7. Which is your favorite ingredient that you use in your dishes and why?

Dashi. People know about Umami, which is a flavour that is obtained from dashi. This ingredient isused a lot at Yamazato Restaurant and we can’t do without it. It creates balance and harmony in a dish. 

8. So far, which memory or moment in your carrer as a chef stands out the most to you?

Taking over the management of Yamazato, a Michelin star restaurant, in 2010 from chef Oshima. 

9. What would you say is the most special thing about Yamazato restaurant for the guests?

Yamazato Restaurant is situated in Hotel Okura Amsterdam.
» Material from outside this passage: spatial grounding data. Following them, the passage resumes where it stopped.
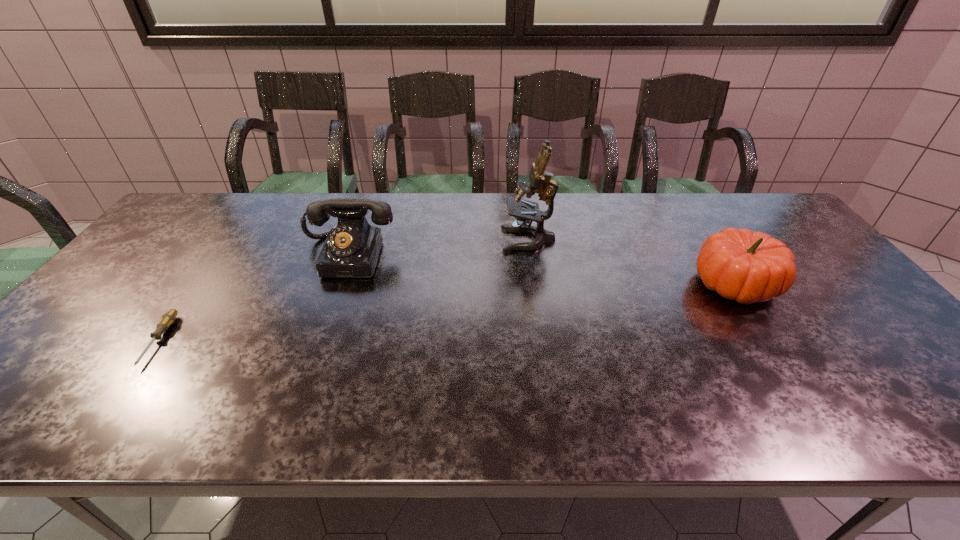 Where is `free area in between the second object from left to right and the leftmost object`? The width and height of the screenshot is (960, 540). free area in between the second object from left to right and the leftmost object is located at coordinates (253, 298).

Image resolution: width=960 pixels, height=540 pixels. Find the location of `empty space that is in between the third object from left to right and the second object from left to right`. empty space that is in between the third object from left to right and the second object from left to right is located at coordinates (439, 248).

This screenshot has height=540, width=960. Find the location of `unoccupied area between the pumpkin and the second object from left to right`. unoccupied area between the pumpkin and the second object from left to right is located at coordinates (541, 270).

Find the location of a particular element. The width and height of the screenshot is (960, 540). vacant area that lies between the third object from right to left and the rightmost object is located at coordinates click(x=541, y=270).

Image resolution: width=960 pixels, height=540 pixels. Find the location of `free space between the microscope and the telephone`. free space between the microscope and the telephone is located at coordinates (439, 248).

Find the location of a particular element. free space between the rightmost object and the telephone is located at coordinates (541, 270).

Where is `vacant point located between the pumpkin and the third object from left to right`? vacant point located between the pumpkin and the third object from left to right is located at coordinates (632, 262).

The width and height of the screenshot is (960, 540). Find the location of `vacant space in between the screwdriver and the pumpkin`. vacant space in between the screwdriver and the pumpkin is located at coordinates (446, 313).

Locate an element on the screen. The image size is (960, 540). free area in between the telephone and the pumpkin is located at coordinates click(x=541, y=270).

Locate which object ranks in proximity to the screwdriver. Please provide its 2D coordinates. Your answer should be formatted as a tuple, i.e. [(x, y)], where the tuple contains the x and y coordinates of a point satisfying the conditions above.

[(351, 250)]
A lot of international guests are coming here. Our cuisine is not fusion, it's really authentic. So I like to keep it this way, to show more of the Japanese culture. Not onlyis the cuisine very authentic, but also the setting is typical Japanese. It feels like entering a different world and creates more understanding for the Japanese culture, including traditional Japanese festivals that are celebrated at Yamazato as well. 

10. What can we expect from you and Yamazato in the future?

I'd like to show more of what Japanese cuisine has to offer. Show more of Japan to the guests. But it's still a challenge for us to bring all the ingredients here. I hope in the future it will become easier to transport these from Japan to the Netherlands.